Следующие два часа они просидели в кафе, где пили чай и целовались на радость двум девчонкам, прятавшимся за барной стойкой и украдкой подсматривающим за ними. Катерина вспомнила, как сама сегодня утром в автобусе была в роли наблюдателя за влюбленной парой и рассмеялась.
— Ты что? — удивленно спросил Васильев.
Катерина рассказала ему про водителя и кондукторшу.
А потом про Кешку и Наполеона, про то, как они подружились за неделю. Про елку, которую Катерина уже купила для Нового года. Про то, что теперь она совсем не знает, где и с кем ей отмечать праздник.
… Если шестое чувство есть, то именно оно включилось у Катерины в тот момент, когда Васильев последний раз обернулся, уходя на посадку. Он улыбался ей издалека, но она видела, что улыбка у него вымученная, и понимала, что это оттого, что она сама не могла скрыть от него своего настроения. Но где-то внутри у нее билась мысль — все это неспроста. И какая-то дурацкая фраза, то ли из кино, то ли из песни какой — «Любовь — предчувствие печали»…
Они до последнего тянули этот момент расставания.
— Вот теперь ты понимаешь, почему я не хочу, чтобы ты меня провожала? — Васильев сильно прижимал к себе Катерину, у которой глаза были опять на мокром месте. — Я даже на расстоянии ощущаю, когда ты плачешь. Поэтому у тебя всегда должно быть хорошее настроение. Обещаешь?
— Обещаю, — всхлипнула Катя. — Ты только приезжай скорее, ладно?
— 6 января, и билет уже есть. А до этого буду звонить.
Васильев разгрузил наполовину свою сумку, в которой был пакет с сибирскими подарками для Катерины. Какие-то увесистые баночки, мешочки.

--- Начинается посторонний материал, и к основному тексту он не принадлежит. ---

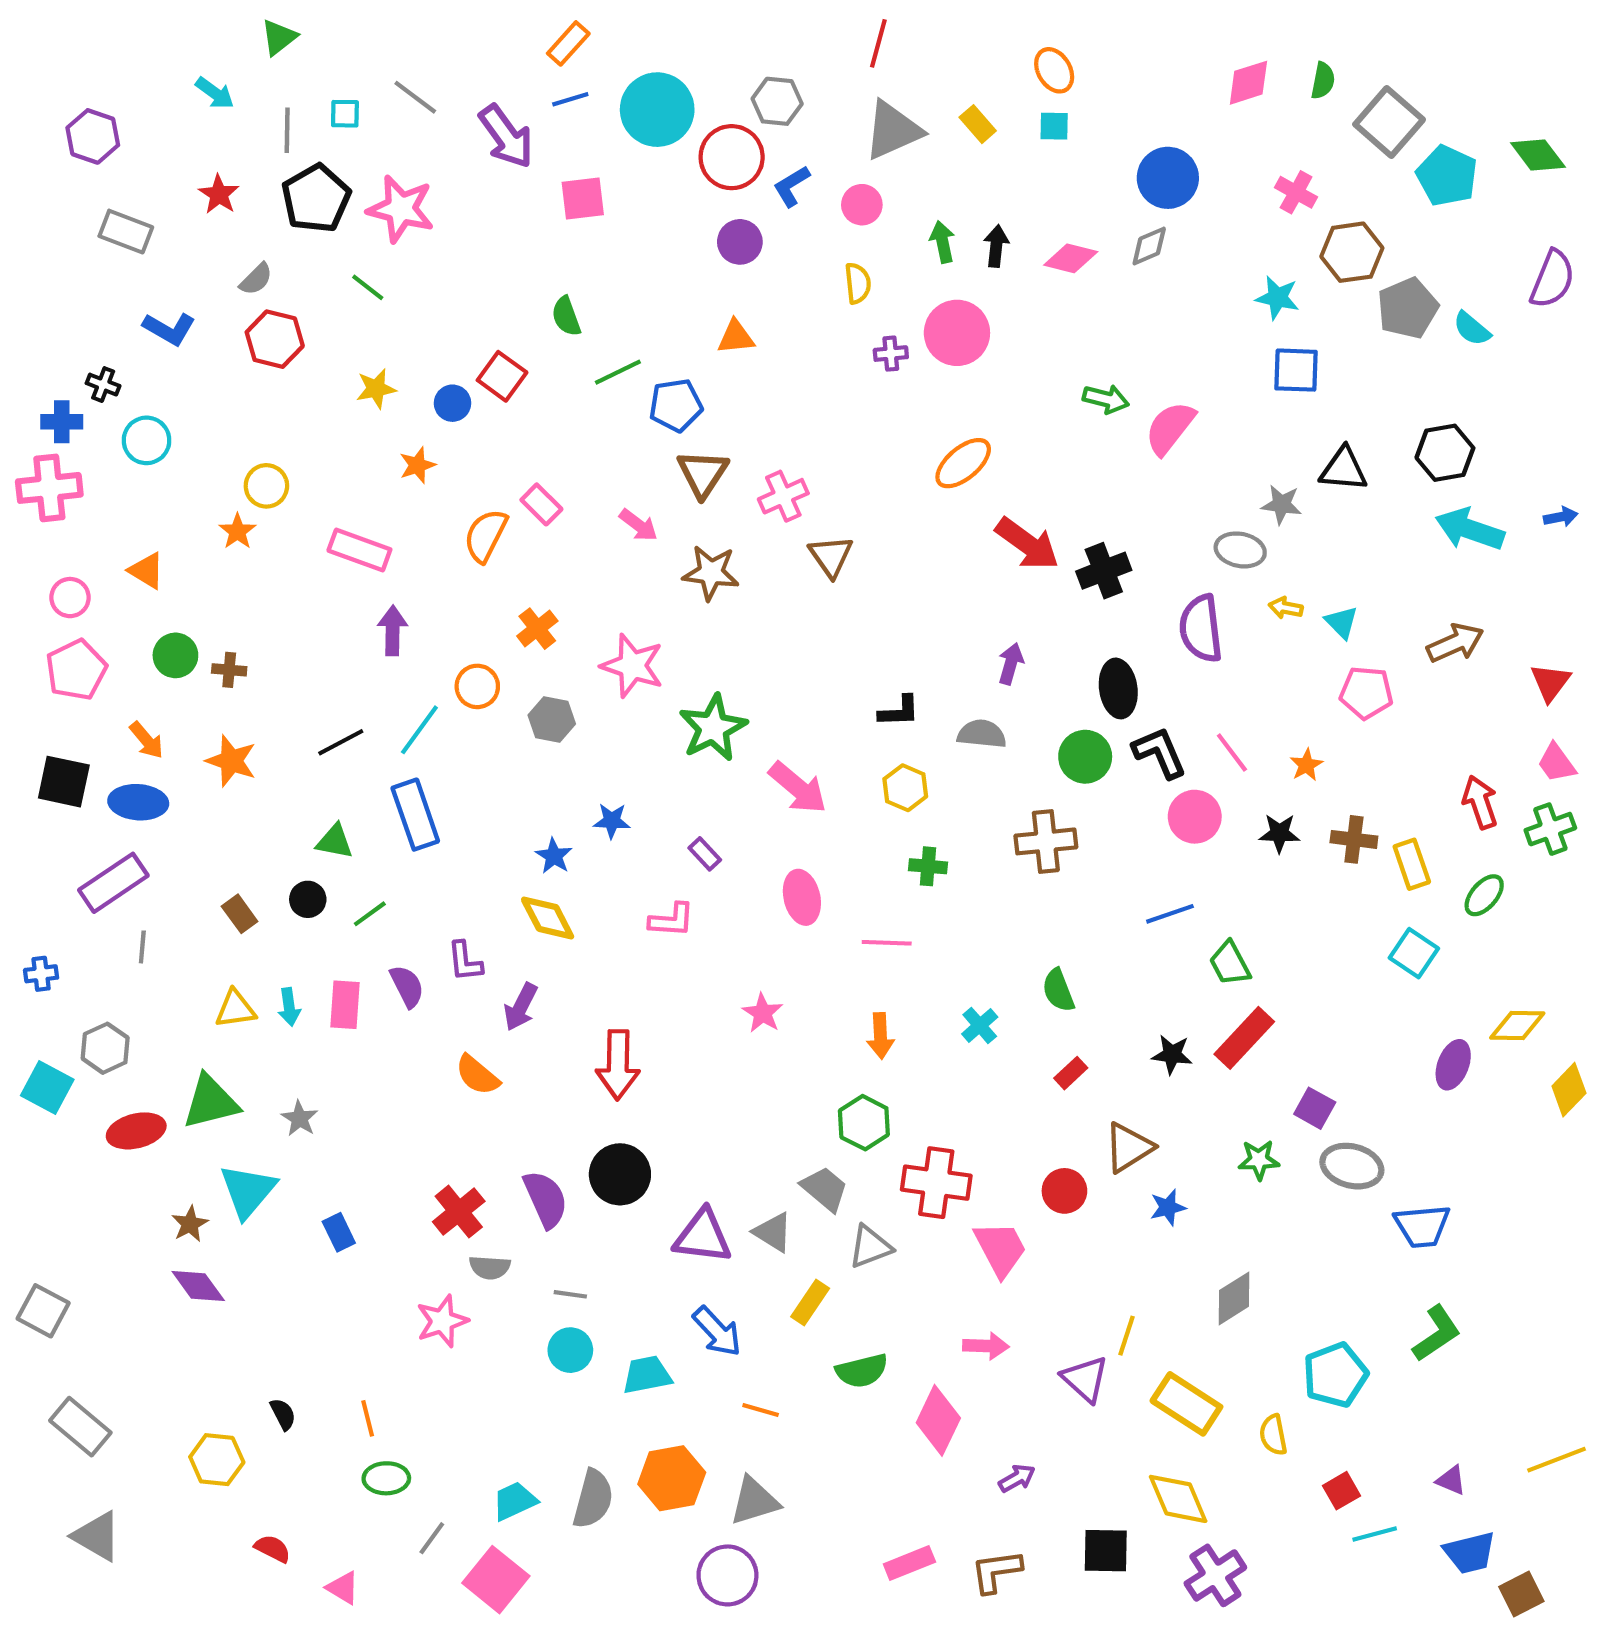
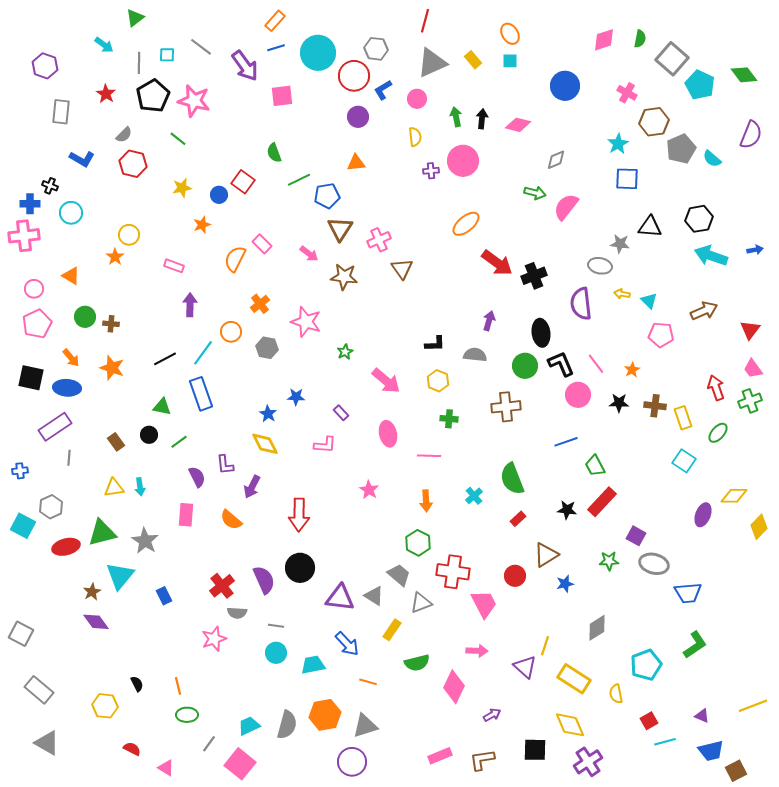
gray rectangle: (126, 232) -> (61, 112), turned 75
gray diamond: (1149, 246) -> (556, 160), moved
cyan star: (1277, 298) -> (618, 144), turned 30
pink rectangle: (359, 550) -> (174, 266), size x0.7
green star: (713, 728) -> (345, 352), size x0.5
green semicircle: (1058, 990) -> (512, 479), size x1.5
pink rectangle: (345, 1005) -> (186, 515), moved
gray star: (299, 1119) -> (145, 541), size x1.5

— Это тебе гостинцы от лисички, — сказал Васильев. — Дома сама разберешься. Вкусности необыкновенные — орешки, варенье, мед. У нас там, в Первомайском, дед Вася есть, он нас снабжает всем этим. Пчелки у него свои, ягоды-грибы сам собирает, а еще консервирует оленину и медвежатину. В общем, сама все попробуешь, тебе понравится. И еще. Там есть пакет, папка такая синяя. В ней кое-какие документы. Они мне сейчас не нужны. Ты убери их дома подальше, а я потом заберу, хорошо?
Она молча кивнула.
Он помолчал, качая ее руку в своей, а потом сказал:
— Катька, я никому и никогда такого не говорил, и сейчас говорить ничего подобного не имею права, — Леха Васильев гладил Катерину по голове, как маленькую девочку. — У меня такая жизнь суматошная, что сказать тебе «жди меня»… это не правильно, нельзя этого делать. И все же я тебе это говорю — жди меня, ладно? Просто, когда ждут, проще возвращаться. Есть куда возвращаться. Я сейчас поцелую тебя и пойду, и не будет никаких слез, потому что мне от них очень плохо. Не плачь, пожалуйста.